▶ **WHAT THE TASK REQUIRES**:
Copy each line from the listing below where the word "lozinku" shows up.

▶ **THE DATA**:
--- --- ---
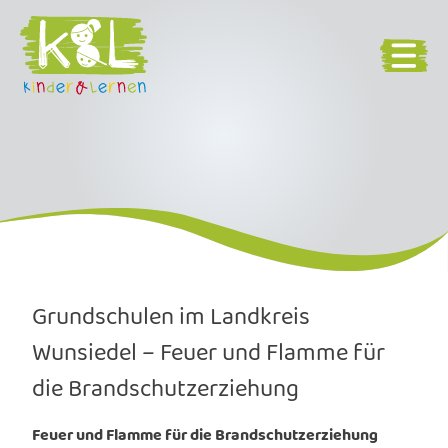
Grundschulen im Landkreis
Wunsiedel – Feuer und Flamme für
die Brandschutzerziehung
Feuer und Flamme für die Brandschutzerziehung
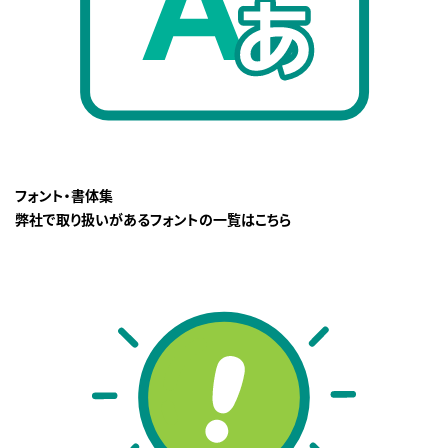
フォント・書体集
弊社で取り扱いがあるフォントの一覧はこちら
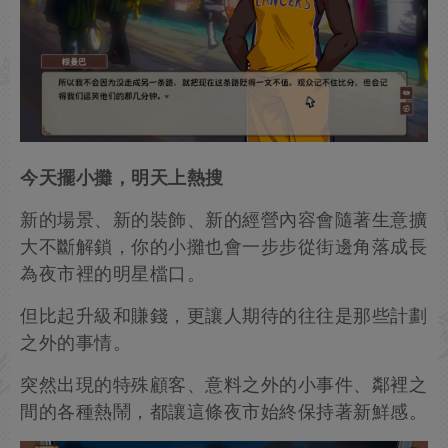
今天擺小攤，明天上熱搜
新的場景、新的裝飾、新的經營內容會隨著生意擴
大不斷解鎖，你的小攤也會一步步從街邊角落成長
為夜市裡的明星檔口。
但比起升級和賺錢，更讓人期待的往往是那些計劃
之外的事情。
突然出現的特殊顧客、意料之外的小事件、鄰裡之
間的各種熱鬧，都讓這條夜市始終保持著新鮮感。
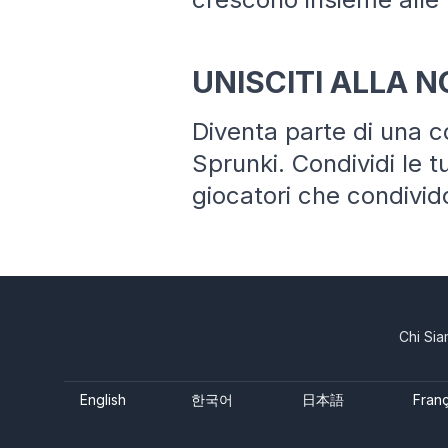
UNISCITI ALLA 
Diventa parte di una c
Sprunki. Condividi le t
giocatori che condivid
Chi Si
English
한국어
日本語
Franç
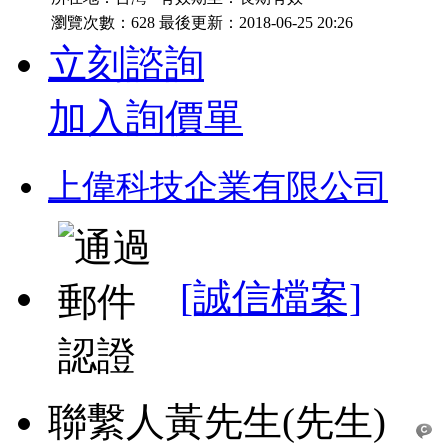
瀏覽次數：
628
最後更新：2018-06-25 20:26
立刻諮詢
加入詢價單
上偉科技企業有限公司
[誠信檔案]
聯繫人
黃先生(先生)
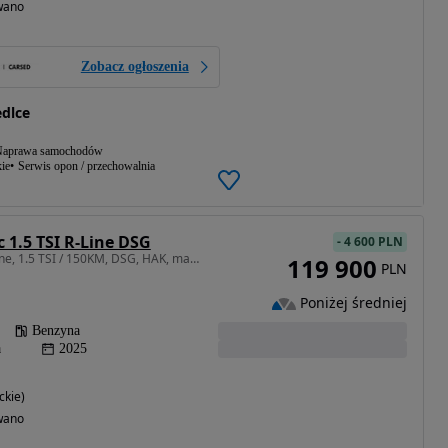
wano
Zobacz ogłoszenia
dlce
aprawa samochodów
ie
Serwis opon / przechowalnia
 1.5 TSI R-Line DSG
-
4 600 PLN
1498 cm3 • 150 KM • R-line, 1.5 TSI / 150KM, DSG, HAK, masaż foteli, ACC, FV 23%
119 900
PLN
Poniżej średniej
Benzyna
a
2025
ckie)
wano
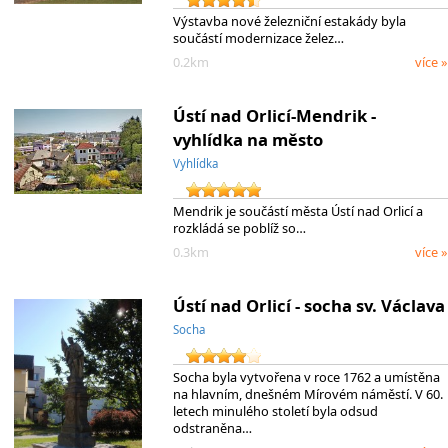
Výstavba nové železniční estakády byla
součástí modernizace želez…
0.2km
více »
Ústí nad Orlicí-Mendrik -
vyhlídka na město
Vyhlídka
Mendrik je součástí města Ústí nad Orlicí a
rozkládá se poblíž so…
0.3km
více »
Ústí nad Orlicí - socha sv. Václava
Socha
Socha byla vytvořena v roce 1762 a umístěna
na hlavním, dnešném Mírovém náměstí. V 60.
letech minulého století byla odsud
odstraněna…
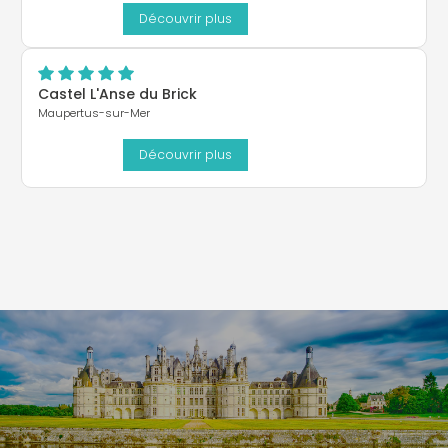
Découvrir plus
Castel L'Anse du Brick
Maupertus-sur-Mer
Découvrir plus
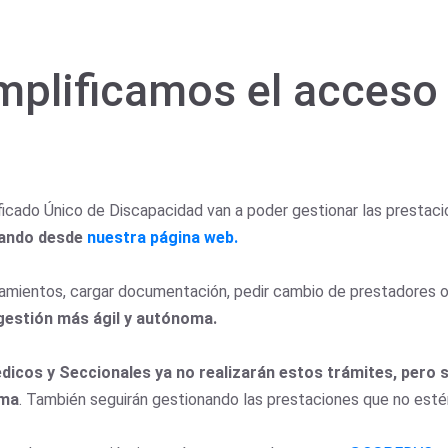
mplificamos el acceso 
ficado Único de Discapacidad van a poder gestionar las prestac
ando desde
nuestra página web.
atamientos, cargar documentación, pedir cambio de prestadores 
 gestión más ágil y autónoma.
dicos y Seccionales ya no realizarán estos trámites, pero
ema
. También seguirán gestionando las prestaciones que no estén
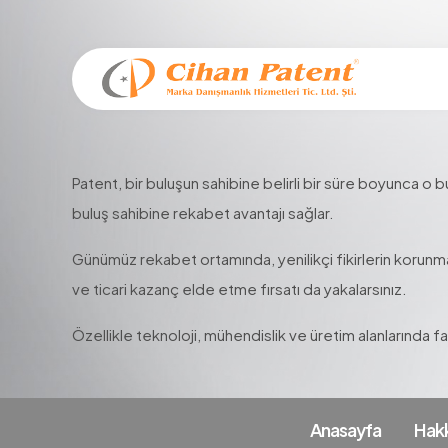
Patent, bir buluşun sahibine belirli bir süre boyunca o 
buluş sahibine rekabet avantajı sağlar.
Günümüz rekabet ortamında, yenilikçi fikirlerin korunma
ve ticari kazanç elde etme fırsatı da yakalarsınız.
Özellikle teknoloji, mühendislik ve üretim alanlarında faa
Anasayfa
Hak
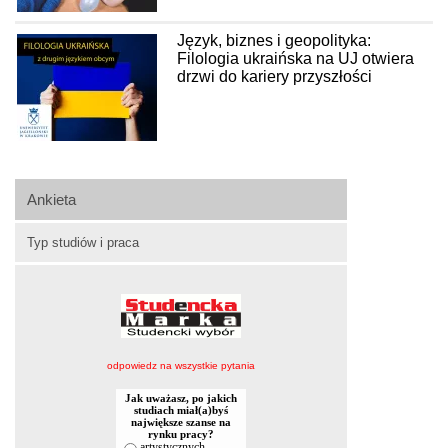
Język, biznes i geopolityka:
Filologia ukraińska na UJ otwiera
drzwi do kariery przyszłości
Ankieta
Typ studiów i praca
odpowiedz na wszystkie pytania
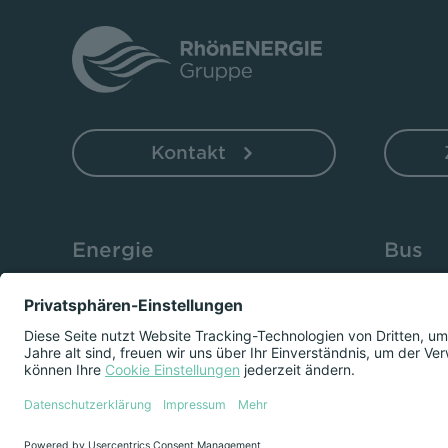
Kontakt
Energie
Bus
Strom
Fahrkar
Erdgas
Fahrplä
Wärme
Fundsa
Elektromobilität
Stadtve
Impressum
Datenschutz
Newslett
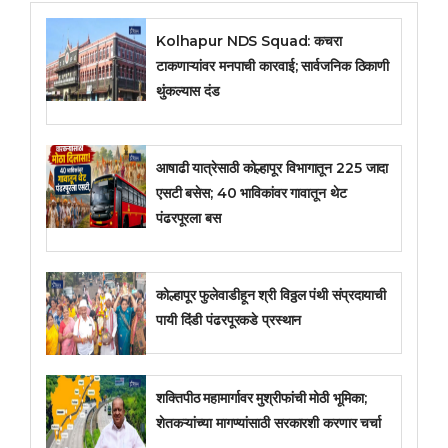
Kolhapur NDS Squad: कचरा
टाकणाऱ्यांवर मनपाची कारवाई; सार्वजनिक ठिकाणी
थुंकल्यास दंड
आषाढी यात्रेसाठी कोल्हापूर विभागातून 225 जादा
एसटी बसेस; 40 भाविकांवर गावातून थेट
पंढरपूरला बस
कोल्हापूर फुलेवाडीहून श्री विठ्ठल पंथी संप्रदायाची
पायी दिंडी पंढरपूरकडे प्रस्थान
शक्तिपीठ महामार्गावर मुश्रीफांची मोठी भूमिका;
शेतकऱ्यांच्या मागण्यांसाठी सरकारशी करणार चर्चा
--- --- ---
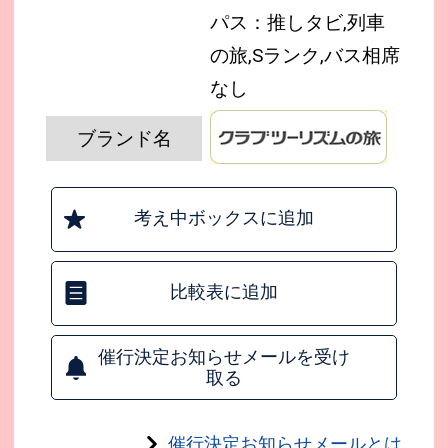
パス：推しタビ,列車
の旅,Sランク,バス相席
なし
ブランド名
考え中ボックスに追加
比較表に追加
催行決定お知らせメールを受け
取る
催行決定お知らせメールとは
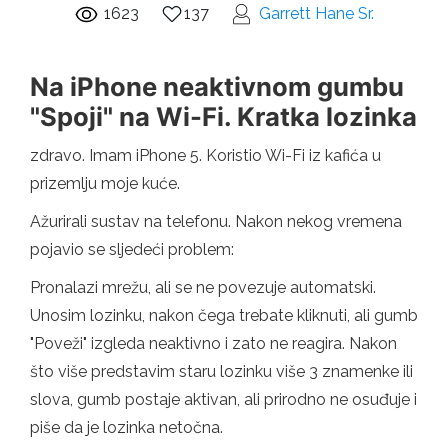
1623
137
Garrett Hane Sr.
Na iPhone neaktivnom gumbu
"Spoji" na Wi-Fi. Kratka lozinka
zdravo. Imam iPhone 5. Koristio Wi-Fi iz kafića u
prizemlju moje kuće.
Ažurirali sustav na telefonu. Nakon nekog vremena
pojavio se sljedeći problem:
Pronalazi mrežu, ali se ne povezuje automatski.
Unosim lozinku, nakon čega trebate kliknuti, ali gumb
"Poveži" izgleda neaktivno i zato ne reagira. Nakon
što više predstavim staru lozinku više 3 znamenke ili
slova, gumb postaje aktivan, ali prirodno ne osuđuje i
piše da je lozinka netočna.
--- --- ---
▶ **RESPONSE**:
Unosim lozinku, nakon čega trebate kliknuti, ali gumb
što više predstavim staru lozinku više 3 znamenke ili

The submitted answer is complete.